### DIRECTIONS FOR THIS TASK
Give back every entry exactly as it is written, but not the pictures.

[Start of Attachment]

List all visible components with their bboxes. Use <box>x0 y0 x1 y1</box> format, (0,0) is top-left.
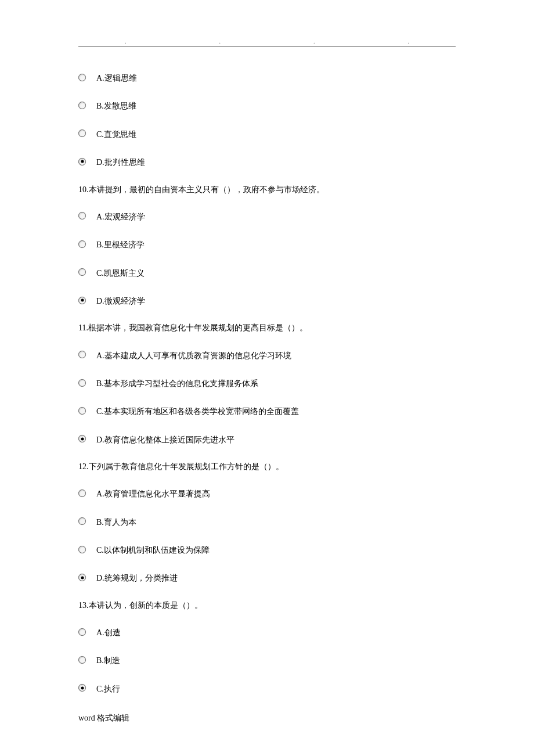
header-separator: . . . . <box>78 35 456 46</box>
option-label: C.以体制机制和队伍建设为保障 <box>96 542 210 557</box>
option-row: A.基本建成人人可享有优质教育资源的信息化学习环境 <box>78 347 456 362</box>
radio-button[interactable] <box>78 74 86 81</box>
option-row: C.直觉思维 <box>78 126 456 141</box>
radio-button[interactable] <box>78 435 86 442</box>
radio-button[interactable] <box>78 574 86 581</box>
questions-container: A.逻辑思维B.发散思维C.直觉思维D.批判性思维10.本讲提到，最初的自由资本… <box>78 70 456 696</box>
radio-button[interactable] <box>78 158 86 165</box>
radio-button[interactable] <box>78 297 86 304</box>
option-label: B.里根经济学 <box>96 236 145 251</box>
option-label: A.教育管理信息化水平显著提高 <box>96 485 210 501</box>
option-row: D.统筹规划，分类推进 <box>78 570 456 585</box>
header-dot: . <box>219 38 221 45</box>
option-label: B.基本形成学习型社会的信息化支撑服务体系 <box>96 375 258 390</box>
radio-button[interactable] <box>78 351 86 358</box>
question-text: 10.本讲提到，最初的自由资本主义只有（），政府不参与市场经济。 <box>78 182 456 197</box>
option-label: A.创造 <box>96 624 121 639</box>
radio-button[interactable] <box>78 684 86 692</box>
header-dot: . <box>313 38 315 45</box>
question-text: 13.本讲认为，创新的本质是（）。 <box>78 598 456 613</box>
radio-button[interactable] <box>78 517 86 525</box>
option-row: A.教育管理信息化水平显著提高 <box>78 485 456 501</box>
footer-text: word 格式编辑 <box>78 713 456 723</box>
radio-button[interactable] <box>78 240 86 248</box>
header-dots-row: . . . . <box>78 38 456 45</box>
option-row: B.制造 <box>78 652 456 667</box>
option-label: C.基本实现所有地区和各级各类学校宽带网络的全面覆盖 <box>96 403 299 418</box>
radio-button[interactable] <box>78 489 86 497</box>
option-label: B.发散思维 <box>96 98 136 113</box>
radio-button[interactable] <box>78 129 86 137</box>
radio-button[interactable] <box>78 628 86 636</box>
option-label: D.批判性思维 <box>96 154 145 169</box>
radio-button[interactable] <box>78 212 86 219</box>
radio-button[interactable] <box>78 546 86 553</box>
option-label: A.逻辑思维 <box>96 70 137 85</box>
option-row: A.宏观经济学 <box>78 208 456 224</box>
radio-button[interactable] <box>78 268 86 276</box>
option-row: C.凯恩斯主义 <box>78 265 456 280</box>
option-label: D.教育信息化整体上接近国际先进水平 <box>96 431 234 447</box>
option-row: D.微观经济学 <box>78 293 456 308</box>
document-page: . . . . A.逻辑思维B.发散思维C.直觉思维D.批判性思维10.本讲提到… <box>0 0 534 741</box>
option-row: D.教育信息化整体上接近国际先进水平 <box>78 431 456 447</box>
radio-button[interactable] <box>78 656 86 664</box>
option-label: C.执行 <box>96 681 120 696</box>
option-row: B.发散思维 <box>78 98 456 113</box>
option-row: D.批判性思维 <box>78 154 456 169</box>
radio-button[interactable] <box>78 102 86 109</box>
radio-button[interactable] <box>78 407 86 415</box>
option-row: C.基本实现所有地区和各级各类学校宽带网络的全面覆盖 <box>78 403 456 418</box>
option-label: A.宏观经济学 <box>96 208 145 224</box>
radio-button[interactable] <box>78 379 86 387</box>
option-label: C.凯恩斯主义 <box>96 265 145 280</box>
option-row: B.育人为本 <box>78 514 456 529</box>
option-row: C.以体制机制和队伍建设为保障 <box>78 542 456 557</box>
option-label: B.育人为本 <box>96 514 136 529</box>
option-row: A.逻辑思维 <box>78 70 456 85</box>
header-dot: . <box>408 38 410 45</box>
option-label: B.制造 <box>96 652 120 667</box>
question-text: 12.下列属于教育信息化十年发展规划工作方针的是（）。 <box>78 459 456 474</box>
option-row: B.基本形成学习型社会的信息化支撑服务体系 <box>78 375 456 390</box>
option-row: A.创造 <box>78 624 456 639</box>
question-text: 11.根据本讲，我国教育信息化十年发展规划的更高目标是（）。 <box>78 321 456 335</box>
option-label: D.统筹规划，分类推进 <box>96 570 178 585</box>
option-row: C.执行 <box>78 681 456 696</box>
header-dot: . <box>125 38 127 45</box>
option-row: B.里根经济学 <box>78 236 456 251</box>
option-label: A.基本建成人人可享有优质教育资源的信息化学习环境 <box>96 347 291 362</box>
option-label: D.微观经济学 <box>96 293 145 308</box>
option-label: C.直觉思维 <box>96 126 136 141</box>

[End of Attachment]

### WRITTEN RESPONSE
List all visible components with their bboxes. Use <box>x0 y0 x1 y1</box> format, (0,0) is top-left.
header-separator: . . . . <box>78 35 456 46</box>
option-label: C.以体制机制和队伍建设为保障 <box>96 542 210 557</box>
option-row: A.基本建成人人可享有优质教育资源的信息化学习环境 <box>78 347 456 362</box>
radio-button[interactable] <box>78 74 86 81</box>
option-row: C.直觉思维 <box>78 126 456 141</box>
radio-button[interactable] <box>78 435 86 442</box>
radio-button[interactable] <box>78 574 86 581</box>
questions-container: A.逻辑思维B.发散思维C.直觉思维D.批判性思维10.本讲提到，最初的自由资本… <box>78 70 456 696</box>
radio-button[interactable] <box>78 158 86 165</box>
radio-button[interactable] <box>78 297 86 304</box>
option-label: B.里根经济学 <box>96 236 145 251</box>
option-label: A.教育管理信息化水平显著提高 <box>96 485 210 501</box>
option-row: D.统筹规划，分类推进 <box>78 570 456 585</box>
header-dot: . <box>219 38 221 45</box>
option-label: B.基本形成学习型社会的信息化支撑服务体系 <box>96 375 258 390</box>
radio-button[interactable] <box>78 351 86 358</box>
question-text: 10.本讲提到，最初的自由资本主义只有（），政府不参与市场经济。 <box>78 182 456 197</box>
option-label: A.创造 <box>96 624 121 639</box>
radio-button[interactable] <box>78 684 86 692</box>
header-dot: . <box>313 38 315 45</box>
question-text: 13.本讲认为，创新的本质是（）。 <box>78 598 456 613</box>
radio-button[interactable] <box>78 517 86 525</box>
option-row: A.教育管理信息化水平显著提高 <box>78 485 456 501</box>
footer-text: word 格式编辑 <box>78 713 456 723</box>
radio-button[interactable] <box>78 240 86 248</box>
header-dots-row: . . . . <box>78 38 456 45</box>
option-row: B.制造 <box>78 652 456 667</box>
option-label: C.基本实现所有地区和各级各类学校宽带网络的全面覆盖 <box>96 403 299 418</box>
radio-button[interactable] <box>78 489 86 497</box>
option-label: B.发散思维 <box>96 98 136 113</box>
radio-button[interactable] <box>78 129 86 137</box>
radio-button[interactable] <box>78 628 86 636</box>
option-label: D.批判性思维 <box>96 154 145 169</box>
radio-button[interactable] <box>78 212 86 219</box>
radio-button[interactable] <box>78 546 86 553</box>
option-label: A.逻辑思维 <box>96 70 137 85</box>
option-row: A.宏观经济学 <box>78 208 456 224</box>
radio-button[interactable] <box>78 268 86 276</box>
option-row: C.凯恩斯主义 <box>78 265 456 280</box>
option-label: D.教育信息化整体上接近国际先进水平 <box>96 431 234 447</box>
option-row: D.微观经济学 <box>78 293 456 308</box>
document-page: . . . . A.逻辑思维B.发散思维C.直觉思维D.批判性思维10.本讲提到… <box>0 0 534 741</box>
option-row: D.教育信息化整体上接近国际先进水平 <box>78 431 456 447</box>
radio-button[interactable] <box>78 656 86 664</box>
option-label: C.执行 <box>96 681 120 696</box>
option-row: B.发散思维 <box>78 98 456 113</box>
option-row: D.批判性思维 <box>78 154 456 169</box>
radio-button[interactable] <box>78 102 86 109</box>
radio-button[interactable] <box>78 407 86 415</box>
option-row: C.基本实现所有地区和各级各类学校宽带网络的全面覆盖 <box>78 403 456 418</box>
option-label: A.宏观经济学 <box>96 208 145 224</box>
radio-button[interactable] <box>78 379 86 387</box>
option-label: C.凯恩斯主义 <box>96 265 145 280</box>
option-row: B.育人为本 <box>78 514 456 529</box>
option-row: C.以体制机制和队伍建设为保障 <box>78 542 456 557</box>
option-label: B.育人为本 <box>96 514 136 529</box>
option-row: A.逻辑思维 <box>78 70 456 85</box>
header-dot: . <box>408 38 410 45</box>
option-label: B.制造 <box>96 652 120 667</box>
question-text: 12.下列属于教育信息化十年发展规划工作方针的是（）。 <box>78 459 456 474</box>
option-row: B.基本形成学习型社会的信息化支撑服务体系 <box>78 375 456 390</box>
option-row: A.创造 <box>78 624 456 639</box>
question-text: 11.根据本讲，我国教育信息化十年发展规划的更高目标是（）。 <box>78 321 456 335</box>
option-label: D.统筹规划，分类推进 <box>96 570 178 585</box>
option-row: C.执行 <box>78 681 456 696</box>
header-dot: . <box>125 38 127 45</box>
option-row: B.里根经济学 <box>78 236 456 251</box>
option-label: A.基本建成人人可享有优质教育资源的信息化学习环境 <box>96 347 291 362</box>
option-label: D.微观经济学 <box>96 293 145 308</box>
option-label: C.直觉思维 <box>96 126 136 141</box>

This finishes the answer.